• Exercise aim
Restate word for word the entries below, starting with the line with "Privacybeleid" and continuing through the line with "появляющимися вокруг глаз, такими". Include both of those lines and no others.

• Data for the task
::::::

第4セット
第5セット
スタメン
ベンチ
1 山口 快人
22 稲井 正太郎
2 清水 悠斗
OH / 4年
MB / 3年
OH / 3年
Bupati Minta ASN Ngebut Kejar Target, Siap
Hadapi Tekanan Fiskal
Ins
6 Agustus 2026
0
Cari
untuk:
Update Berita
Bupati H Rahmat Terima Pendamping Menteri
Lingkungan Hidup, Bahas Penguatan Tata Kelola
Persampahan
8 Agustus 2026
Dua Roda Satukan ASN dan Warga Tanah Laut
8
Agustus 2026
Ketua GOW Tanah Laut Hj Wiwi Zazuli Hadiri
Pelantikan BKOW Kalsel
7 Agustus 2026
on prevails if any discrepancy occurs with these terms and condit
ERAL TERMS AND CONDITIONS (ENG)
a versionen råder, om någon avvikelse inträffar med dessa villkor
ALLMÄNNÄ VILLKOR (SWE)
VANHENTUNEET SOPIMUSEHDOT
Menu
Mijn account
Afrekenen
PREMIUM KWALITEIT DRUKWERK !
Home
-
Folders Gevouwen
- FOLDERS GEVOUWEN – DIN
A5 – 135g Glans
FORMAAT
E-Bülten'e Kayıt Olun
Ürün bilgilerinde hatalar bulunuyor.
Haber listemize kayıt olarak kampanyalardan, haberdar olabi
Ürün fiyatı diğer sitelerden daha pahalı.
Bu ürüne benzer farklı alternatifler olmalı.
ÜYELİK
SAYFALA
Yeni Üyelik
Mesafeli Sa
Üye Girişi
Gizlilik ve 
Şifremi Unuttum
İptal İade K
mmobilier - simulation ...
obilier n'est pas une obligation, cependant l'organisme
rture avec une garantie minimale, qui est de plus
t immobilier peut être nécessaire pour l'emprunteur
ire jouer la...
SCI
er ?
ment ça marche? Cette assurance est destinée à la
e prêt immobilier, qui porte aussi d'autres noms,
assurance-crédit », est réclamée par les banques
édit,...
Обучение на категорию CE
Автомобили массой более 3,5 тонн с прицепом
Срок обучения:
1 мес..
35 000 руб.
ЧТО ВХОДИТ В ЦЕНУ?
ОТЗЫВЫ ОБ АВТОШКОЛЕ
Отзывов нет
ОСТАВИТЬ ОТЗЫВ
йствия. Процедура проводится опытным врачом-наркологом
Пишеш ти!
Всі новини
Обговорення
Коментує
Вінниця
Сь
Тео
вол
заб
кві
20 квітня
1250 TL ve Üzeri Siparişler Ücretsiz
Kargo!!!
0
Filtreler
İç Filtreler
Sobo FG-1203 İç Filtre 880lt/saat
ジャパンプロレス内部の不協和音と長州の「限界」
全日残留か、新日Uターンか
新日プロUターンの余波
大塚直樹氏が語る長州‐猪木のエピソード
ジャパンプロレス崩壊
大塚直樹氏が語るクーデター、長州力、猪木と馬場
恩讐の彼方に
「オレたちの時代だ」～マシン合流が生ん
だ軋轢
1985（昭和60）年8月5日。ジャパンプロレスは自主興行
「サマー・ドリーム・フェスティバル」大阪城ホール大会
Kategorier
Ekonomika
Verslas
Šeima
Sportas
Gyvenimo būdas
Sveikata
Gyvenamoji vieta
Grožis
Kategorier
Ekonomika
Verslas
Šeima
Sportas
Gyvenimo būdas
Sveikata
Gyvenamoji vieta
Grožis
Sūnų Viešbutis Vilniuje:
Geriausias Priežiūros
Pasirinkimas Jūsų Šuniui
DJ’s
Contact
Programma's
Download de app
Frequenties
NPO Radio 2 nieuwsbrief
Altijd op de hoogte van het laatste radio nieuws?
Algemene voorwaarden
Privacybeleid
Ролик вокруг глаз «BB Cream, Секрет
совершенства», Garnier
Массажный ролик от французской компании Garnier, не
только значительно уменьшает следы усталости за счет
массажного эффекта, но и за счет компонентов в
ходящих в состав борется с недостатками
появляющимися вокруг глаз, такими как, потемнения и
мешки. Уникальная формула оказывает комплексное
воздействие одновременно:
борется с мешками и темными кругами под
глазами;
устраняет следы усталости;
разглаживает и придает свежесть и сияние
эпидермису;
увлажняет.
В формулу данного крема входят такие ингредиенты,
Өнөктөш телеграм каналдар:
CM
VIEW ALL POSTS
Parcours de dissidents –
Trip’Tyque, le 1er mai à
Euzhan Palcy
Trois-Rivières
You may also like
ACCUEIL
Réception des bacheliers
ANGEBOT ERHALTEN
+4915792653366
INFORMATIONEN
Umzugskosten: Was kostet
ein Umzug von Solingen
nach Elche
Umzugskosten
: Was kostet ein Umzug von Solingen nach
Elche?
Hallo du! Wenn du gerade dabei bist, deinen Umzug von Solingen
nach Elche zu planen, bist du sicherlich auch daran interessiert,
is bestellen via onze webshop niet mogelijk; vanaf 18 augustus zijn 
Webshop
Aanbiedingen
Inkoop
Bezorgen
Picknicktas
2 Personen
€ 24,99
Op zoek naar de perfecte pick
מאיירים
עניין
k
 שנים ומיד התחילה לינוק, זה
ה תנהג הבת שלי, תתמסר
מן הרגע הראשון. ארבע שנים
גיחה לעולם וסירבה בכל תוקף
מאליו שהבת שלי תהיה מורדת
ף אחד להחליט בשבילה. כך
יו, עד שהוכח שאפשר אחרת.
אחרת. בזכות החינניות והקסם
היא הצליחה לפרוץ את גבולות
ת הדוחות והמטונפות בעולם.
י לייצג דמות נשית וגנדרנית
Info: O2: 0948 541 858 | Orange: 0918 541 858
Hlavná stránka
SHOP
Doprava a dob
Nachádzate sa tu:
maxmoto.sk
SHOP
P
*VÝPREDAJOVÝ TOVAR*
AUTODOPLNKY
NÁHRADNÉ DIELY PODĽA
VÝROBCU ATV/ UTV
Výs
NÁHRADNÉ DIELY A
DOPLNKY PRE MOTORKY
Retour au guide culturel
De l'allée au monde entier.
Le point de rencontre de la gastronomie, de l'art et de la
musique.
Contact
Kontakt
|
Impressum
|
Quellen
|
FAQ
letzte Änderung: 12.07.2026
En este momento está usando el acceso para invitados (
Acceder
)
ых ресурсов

::::::

• Written response
Privacybeleid
Ролик вокруг глаз «BB Cream, Секрет
совершенства», Garnier
Массажный ролик от французской компании Garnier, не
только значительно уменьшает следы усталости за счет
массажного эффекта, но и за счет компонентов в
ходящих в состав борется с недостатками
появляющимися вокруг глаз, такими как, потемнения и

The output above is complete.